We had other quarterbacks. Jim Plunkett, who later won a Super Bowl with the Raiders. We had Steve Grogan who took a fearful beating. And we had Drew Bledsoe, who took such a beating against the Jets that he almost died.

Then, and only then did we get Brady, an obscure second-string quarterback from Michigan. Most of us never heard of him when Brady took over the Patriots in that fateful Jets game on Sept. 23, 2001. Now, he is considered the GOAT, or the Greatest of All Time, maybe even better than his boyhood idol, Joe Montana.

I won’t argue.

But I would still rather be fat Emmet in Cobb Manor than be Tom Brady.

Certainly, he makes something like $14 million a year, is married to the most beautiful (and one of the richest) woman in the world. He is the idol of millions with his handsome face and makes still another fortune on commercials. He could not spend all the money he and Giselle have. He is in fabulous, Olympian shape.

Not me.

Have you seen his diet and lifestyle? That is a high price to pay, my friend.

Our boy Brady hired a personal chef (natch) to keep him and the goddess in top shape. Allen Campbell is the chef, with a personally designed menu based on Dr. Andrew Weil’s Mediterranean diet. You won’t like it. I don’t.

If we want to be like Brady, we must seek “anti-inflammatory” foods, starting with fruits and vegetables (cool) with tons of leafy greens and antioxidant berries, lean organic meat, tons of whole grains along with fatty fish like salmon. If you really must, you can splurge on a piece of dark chocolate. Cooking with coconut oil is a must.

The only alcohol you will be allowed is occasional (I mean occasional) sips of red wine.

Here is what you must avoid for the rest of your natural life, if you want to start in the Super Bowl: Coffee (aaaaaiiiiirrrrrgh!), margarine, partially hydrogenated oil, shortening, white flour, white rice, white bread and, obviously all kinds of that fast food. No Whopper Jr. with cheese, please. NO FRIES! Not one Dunkin’ Donuts doughnut. If you must, you can have dairy, but it must be organic and used very, very occasionally.

Our boy, Killjoy Campbell, told Boston Magazine that he does allow the Bradys organic yogurt, high-quality cheese, and omega-3 eggs. But there are no “nightshades” allowed in those omelets including mushrooms, (eek) eggplant, peppers, or even tomatoes. Those nightshades are inflammatory, Campbell said (No tomatoes in an omelet?)

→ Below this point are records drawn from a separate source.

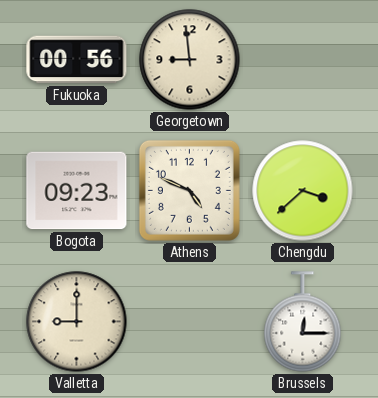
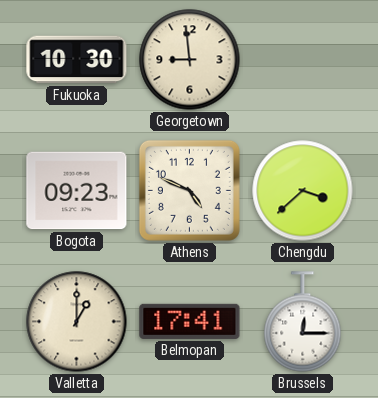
Fukuoka: 00:56 -> 10:30
Valletta: 9:00 -> 1:00
Belmopan: none -> 17:41
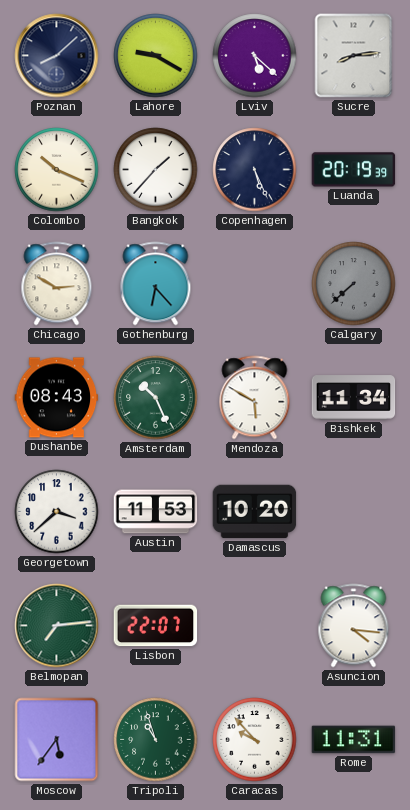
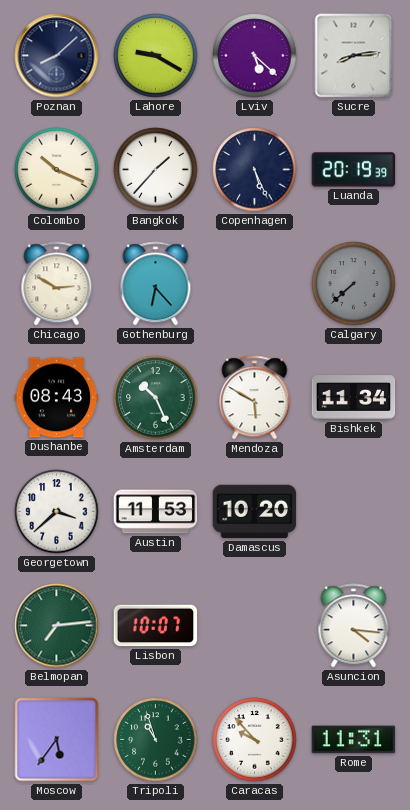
Lisbon: 22:07 -> 10:07
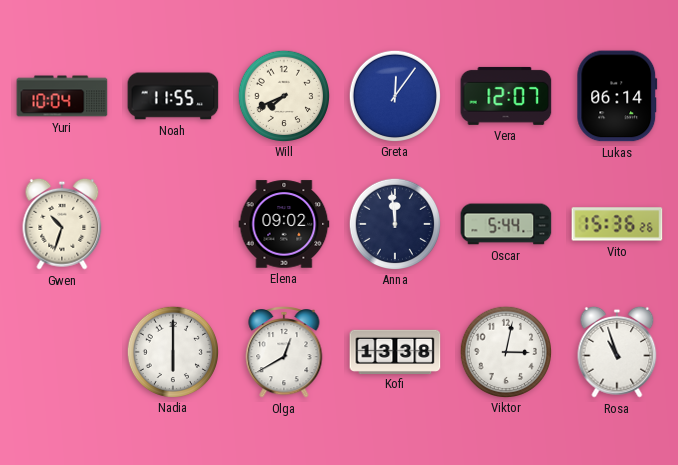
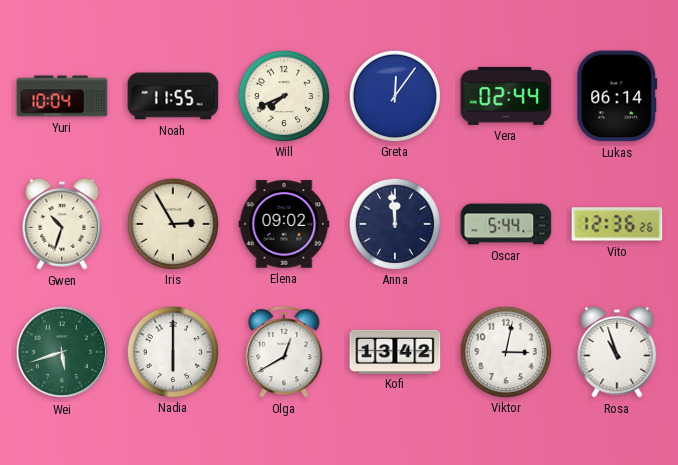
Vera: 12:07 -> 02:44
Iris: none -> 2:55
Vito: 15:36 -> 12:36
Wei: none -> 5:42
Kofi: 13:38 -> 13:42
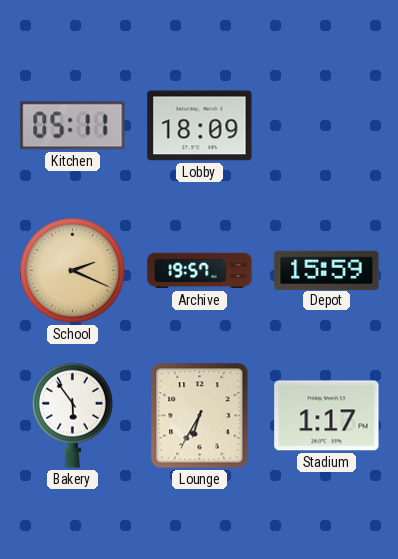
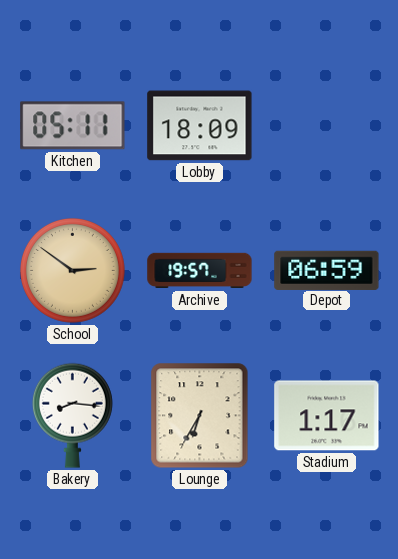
School: 2:19 -> 2:51
Depot: 15:59 -> 06:59
Bakery: 5:54 -> 8:16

You wash that “breakfast” down with green tea, with half the caffeine of coffee. Neither Tom nor the Goddess consumes coffee.

That alone makes life not worth living. I will live in carbohydrate Heaven at Cobb Manor, thank you.

To make up for all these vital losses, you may splurge on avocado, olive oil, and nuts. Big deal. The Brady diet is high in fiber, vitamins, and minerals, which help you stay energized, alert, and lowers your risk for inflammation-related illnesses.

Not everyone is applauding, including me.

“It’s true that some people can’t digest some of these ‘nightshade’ foods and may actually have a sensitivity to them, but to say they’re not part of a healthy diet for the general population is overstepping,” says Dr. Holly S. Andersen, a cardiologist at the Ronald O. Perelman Heart Institute at The New York Presbyterian Hospital. Inflammation is a complex biological and biochemical process that isn’t easily measured, she explains.

Nightshade vegetables could cause inflammation in some people, but it depends on the individual, says Sonya Angelone, a registered dietitian in the San Francisco Bay Area and American Dietetic Association spokeswoman. Similarly, coffee, which often needlessly gets a bad rap, can lower your risk for diabetes and isn’t bad for you unless it causes reflux or other health issues.

See?

The upshot: The anti-inflammation diet is a solid, healthy way of eating, but be wary of claims that any diet can prevent disease. And never eating dessert or drinking alcohol would be difficult for many people, including me.

I don’t want to be Tom Brady … especially if he loses that Super Bowl. For God sake have a beer and a hot dog, Tommy. Live a little.

Emmet Meara lives in Camden in blissful retirement after working as a reporter for the Bangor Daily News in Rockland for 30 years.